Yaşamımda aktif olarak yaşadığım onlarca spor karşılaşmaları olmuştur. Hepsi bir birinden heyecanlı. Fakat bu kez anlatacaklarım spor karşılaşmaları değil; bilgi yarışmalarıyla ilgili kısa kısa öykücükleri kapsıyor. Sınavlar ve bilgi yarışmaları.
Hala anımsarım ortaokul yılları. Sınıfın iftihar listesine geçem iki öğrenciden birisiyim. Okulumuzda her yıl tekrarlanan bilgi yarışması yapılıyor. Orta birler, ikiler ve üçlerin en iyileri seçilecek. 1-H Şubesinin yarışacak elemanı olarak jürinin önündeyim. Salon tıklım tıklım dolu. Köy çocuğuyum. Nutkum tutuldu kalabalığı görünce! İlk iki soruyu duyduğumu bile anımsamıyorum! Son iki soruya doğru cevap verdim lakin başarılı olamadım. Giderek böylesi yarışmalara ilgim gitgide arttı.

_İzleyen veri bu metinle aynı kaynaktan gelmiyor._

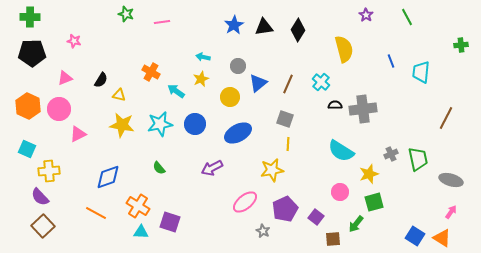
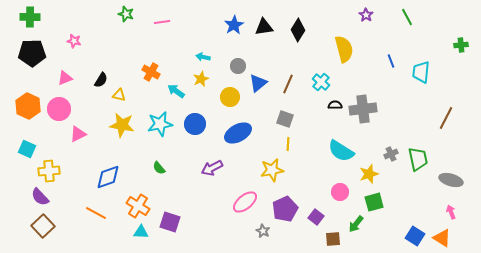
pink arrow at (451, 212): rotated 56 degrees counterclockwise
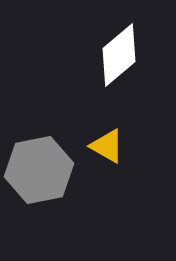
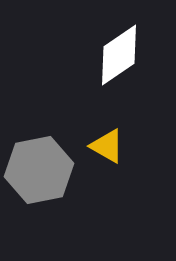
white diamond: rotated 6 degrees clockwise
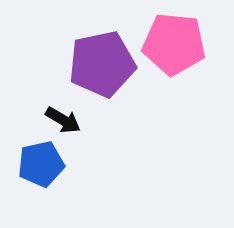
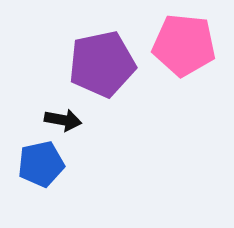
pink pentagon: moved 10 px right, 1 px down
black arrow: rotated 21 degrees counterclockwise
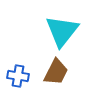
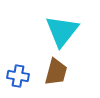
brown trapezoid: rotated 12 degrees counterclockwise
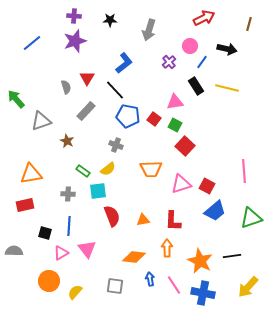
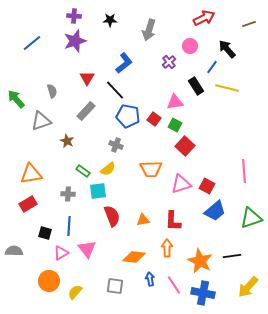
brown line at (249, 24): rotated 56 degrees clockwise
black arrow at (227, 49): rotated 144 degrees counterclockwise
blue line at (202, 62): moved 10 px right, 5 px down
gray semicircle at (66, 87): moved 14 px left, 4 px down
red rectangle at (25, 205): moved 3 px right, 1 px up; rotated 18 degrees counterclockwise
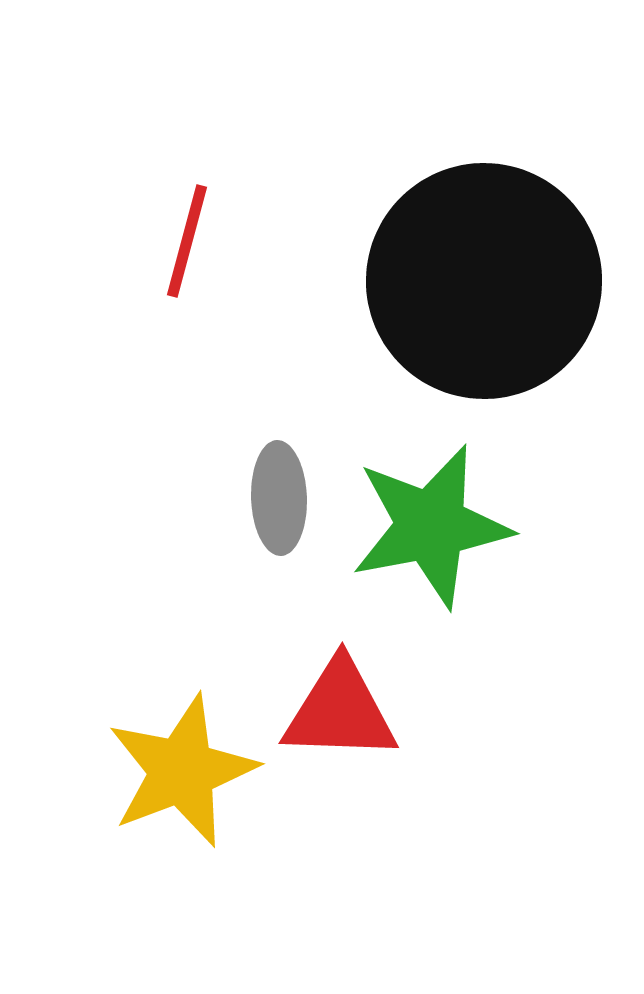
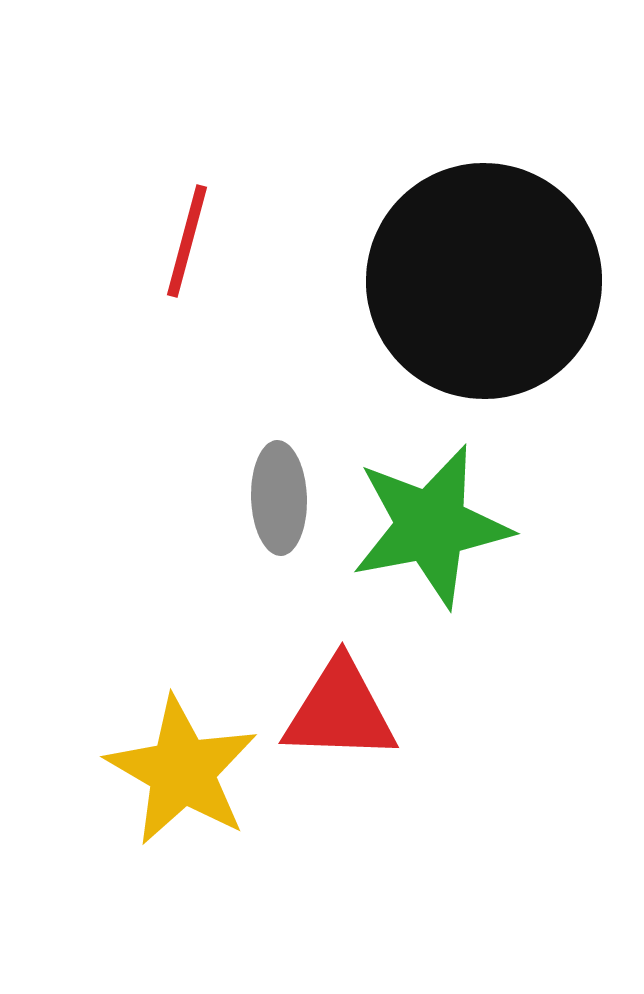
yellow star: rotated 21 degrees counterclockwise
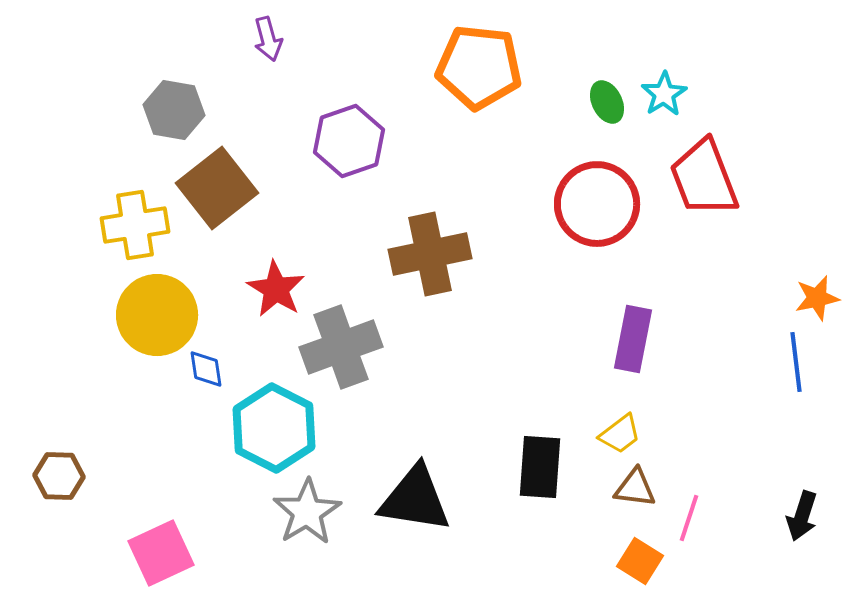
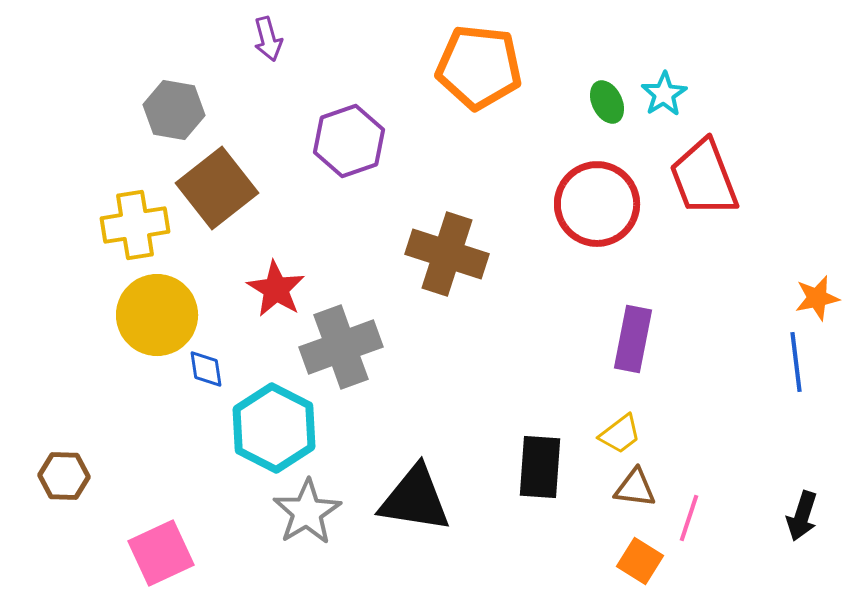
brown cross: moved 17 px right; rotated 30 degrees clockwise
brown hexagon: moved 5 px right
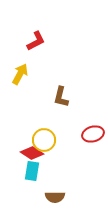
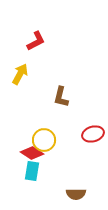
brown semicircle: moved 21 px right, 3 px up
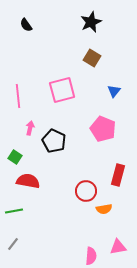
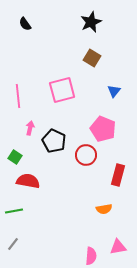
black semicircle: moved 1 px left, 1 px up
red circle: moved 36 px up
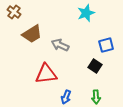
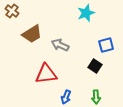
brown cross: moved 2 px left, 1 px up
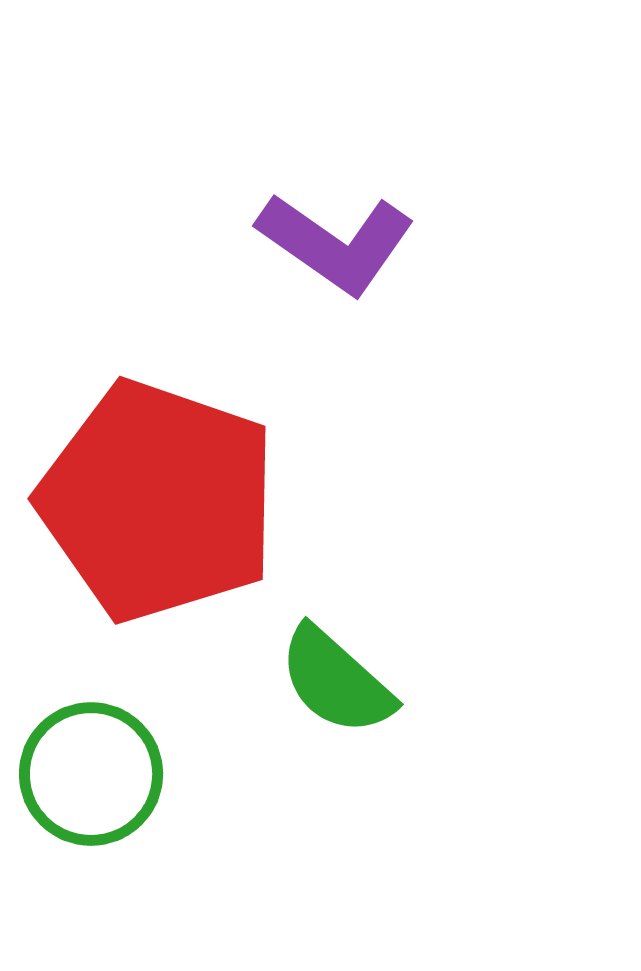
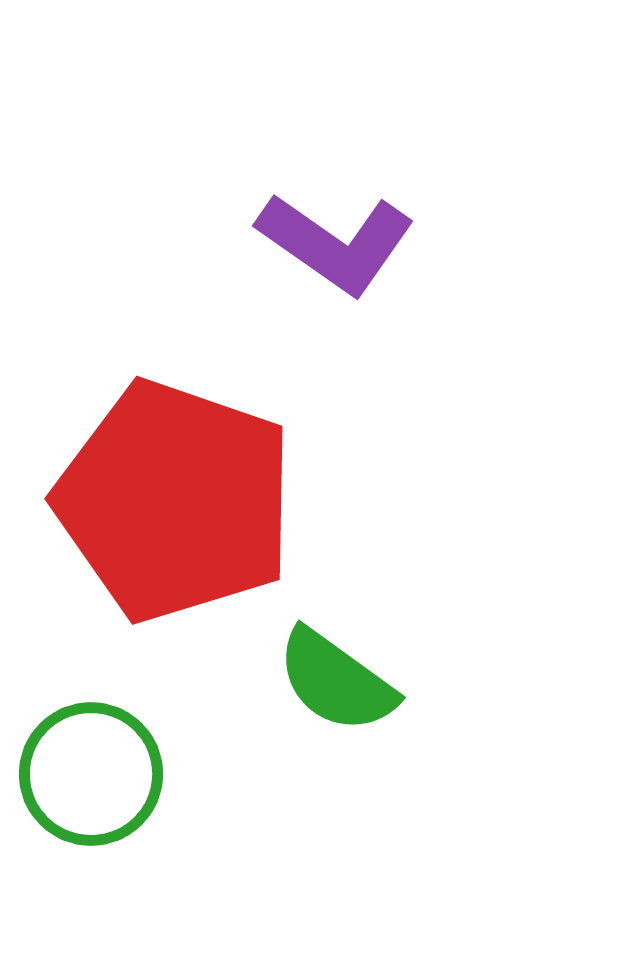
red pentagon: moved 17 px right
green semicircle: rotated 6 degrees counterclockwise
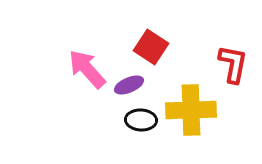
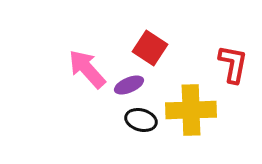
red square: moved 1 px left, 1 px down
black ellipse: rotated 12 degrees clockwise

Öğrencilik yılları. Yazılı ve sözlü sınavlar. Ortaokul bitirme sınavları. Öğretmen Okulu için iki sınavı geçip yatılılık yılları. Son sınıf, sıcak haziran ayı boyunca okulu bitirme sınavları. Bir dersten başarılı olunamama durumunda en az üç ay mesleğe geç başlama riski! Nihayet öğretmenlik. Müfettişlerle ilişkiler, teftişler... Derken seksenli yıllarda öğretmenlere uygulanan ön lisans eğitimi. Anadolu Üniversitesi bünyesinde iki yıl ön lisans eğitimi yaptık tüm öğretmenler. Ön lisans eğitimi bizlere bir derece ve bir kademe kazandırdı. Mali durumumuzda bir iyileşme sağlandı. Ve birinci dereceden emekli olma hakkı elde ettik.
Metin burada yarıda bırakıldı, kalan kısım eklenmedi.